La Cambogia vive una fase di forte tensione politica. Sam Rainsy, ex leader del Partito della Salvezza Nazionale della Cambogia (Cnrp), si appresta infatti a tornare nel Paese  dopo quattro anni di esilio auto-imposto e Phnom Pehn ha reagito con durezza a questo sviluppo. L’esercito è stato schierato lungo i confini nazionali ed ha condotto esercitazioni con proiettili e munizioni reali mentre Chhum Sucheat, ministro della Difesa nell’esecutivo Hun Sen, ha affermato che le forze armate interverranno solamente se l’opposizione politica agirà con violenza. Rainsy era fuggito in Francia dopo essere stato condannato a pagare un milione di dollari per un caso di diffamazione ed ha inoltre una condanna pendente a cinque anni di carcere e sarà pertanto arrestato al rientro in Cambogia. Il tenace oppositore politico sembra, però, piuttosto determinato: ha infatti affermato che guiderà uno tsunami popolare contro il Primo Ministro Hun Sen per arrestarlo e liberare il Paese.

Una storia complessa

Il primo ministro Hun Sen governa dal 1985 ed è il premier, a livello mondiale, da più lungo tempo in carica. In passato ha militato nei khmer rossi, il movimento marxista che terrorizzò la Cambogia tra il 1975 ed il 1979 provocando milioni di morti per poi schierarsi, dal 1977, con i gruppi di liberazione filo-vietnamiti. La sua carriera politica ha attraversato la Guerra Fredda, la pacificazione della Cambogia negli anni Novanta e la contemporaneità. Il suo schieramento, il Partito del Popolo Cambogiano (Cpp), è al potere dal 1993 ed ha un saldo controllo sul Paese. Il predominio del Cpp è stato però minacciato durante le consultazioni del 2013 quando il Cnrp di Sam Rainsy sfiorò lo storico sorpasso, aggiudicandosi il 44 per cento dei voti contro il 48 per cento del Cpp. Lo schieramento di Sam Rainsy è stato poi sciolto, nel 2017, dalla Corte Suprema cambogiana e ciò ha consentito al movimento di Hun Sen di stravincere, aggiudicandosi tutti i seggi, le elezioni del 2018. L’annunciato ritorno in patria del rivale politico rischia, in questo modo, di generare nuove turbolenze per il governo in carica. Rainsy ha dichiarato, in passato, come sia legittimo cercare di abbattere quello che ha definito il regime di Hun Sen perché il primo ministro, a suo dire, ha creato uno Stato monopartitico dove le elezioni non sono ne libere ne democratiche. L’oppositore ha anche invitato l’esercito cambogiano a non obbedire ad eventuali ordini che impongano di sparare su folle di dimostranti pacifici.

Le prospettive

Una rivoluzione in Asia sudorientale sembra, al momento, decisamente improbabile, anche a causa del contesto regionale specifico.
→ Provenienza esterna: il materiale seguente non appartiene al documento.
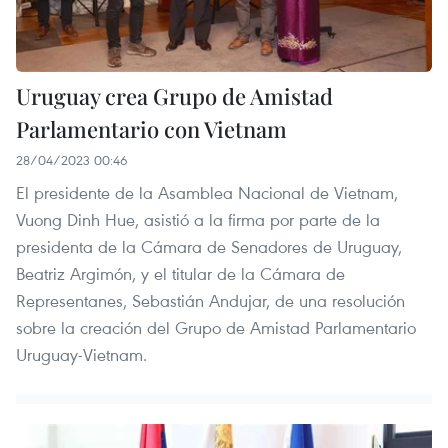
Uruguay crea Grupo de Amistad
Parlamentario con Vietnam
28/04/2023 00:46
El presidente de la Asamblea Nacional de Vietnam,
Vuong Dinh Hue, asistió a la firma por parte de la
presidenta de la Cámara de Senadores de Uruguay,
Beatriz Argimón, y el titular de la Cámara de
Representanes, Sebastián Andujar, de una resolución
sobre la creación del Grupo de Amistad Parlamentario
Uruguay-Vietnam.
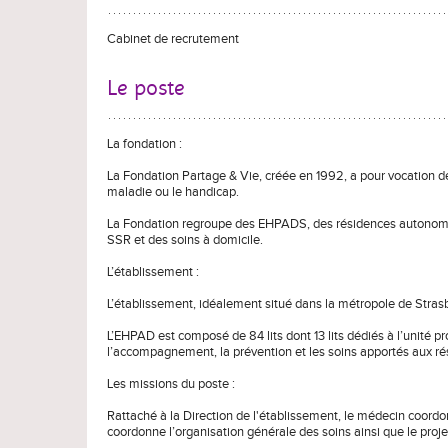
Cabinet de recrutement
Le poste
La fondation :
La Fondation Partage & Vie, créée en 1992, a pour vocation de
maladie ou le handicap.
La Fondation regroupe des EHPADS, des résidences autonomi
SSR et des soins à domicile.
L’établissement :
L’établissement, idéalement situé dans la métropole de Stra
L’EHPAD est composé de 84 lits dont 13 lits dédiés à l’unité p
l’accompagnement, la prévention et les soins apportés aux ré
Les missions du poste :
Rattaché à la Direction de l'établissement, le médecin coordo
coordonne l’organisation générale des soins ainsi que le proje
Pechino intrattiene strette relazioni politiche e commerciali con Phnom Pehn e non vedrebbe di certo di buon occhio un cambio di amministrazione in Cambogia: ci si può aspettare, pertanto, che offra tutto il supporto possibile, in caso di difficoltà, ad Hun Sen. Il controllo esercitato dall’esecutivo cambogiano sulle forze armate e sulle dinamiche politiche interne, inoltre, renderà più difficile i propositi belligeranti di Sam Rainsy che, di certo, è pronto ad una lunga lotta ed anche ad essere arrestato. Lo scontro frontale con il governo centrale sembra destinato a provocare spargimenti di sangue e rischia di provocare la violenta repressione dell’esercito. La Cambogia è considerata, dall’organizzazione non governativa Freedom House, uno Stato non libero ed ha ottenuto, nel punteggio redatto dalla stessa Freedom House per il 2019, un voto di 6 per quanto concerne la libertà dei diritti politici e di 5 per i diritti civili (dove 1 è il livello massimo di libertà e 7 di repressione). Il quadro politico cambogiano, in conclusione, sta per subire uno scossone molto forte che però, probabilmente, non riuscirà ad indurne un cambiamento sostanziale.